In a conference call after the announcement, Anglo CEO Carroll would not comment on whether De Beers would be looking at buying up assets to replace production, or on the possibility of an IPO for De Beers. But speculation about an IPO predates the Anglo announcement. Under the agreement with the Oppenheimer family, Anglo would have to compensate the Oppenheimers for any increased value an IPO would bring if a listing happens within two years of the deal’s completion (10% of the increase in attributable value if it occurs within two years, or 20% if it occurs within on year).
The diamond miner and retailer is just coming off a very successful 2011, with strong demand combined with the rise in rough diamond prices last year helping to push up its pretax profits by 48% over the previous year to US$1.27 billion. “Exceptional” consumer demand, which jumped by around 12% in 2011, resulted in De Beers second-strongest year ever for sales at US$6.5 billion.
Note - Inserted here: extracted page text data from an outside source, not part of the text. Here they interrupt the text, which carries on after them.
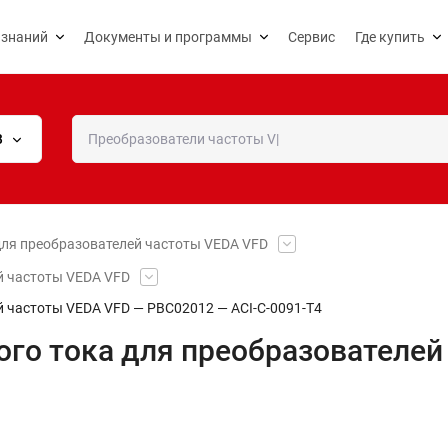
 знаний
Документы и программы
Сервис
Где купить
В
ля преобразователей частоты VEDA VFD
й частоты VEDA VFD
й частоты VEDA VFD — PBC02012 — ACI-C-0091-T4
го тока для преобразователей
The company doesn’t expect growth in 2012 to be as robust, but believes it will still be a positive year. Production for the year was down by 5% to 31.3 million carats due to a variety of factors, including heavy rain in South Africa, lengthy labour negotiations and maintenance backlogs.
Another transition that De Beers is currently completing is a shift its diamond selling offices from London to Botswana by the end of 2013. The company made a deal with the government, its 15% shareholder to move the operations there in return for a 10-year contract for sorting, valuing and selling diamond production from Debswana, a joint venture of De Beers and the Botswana government.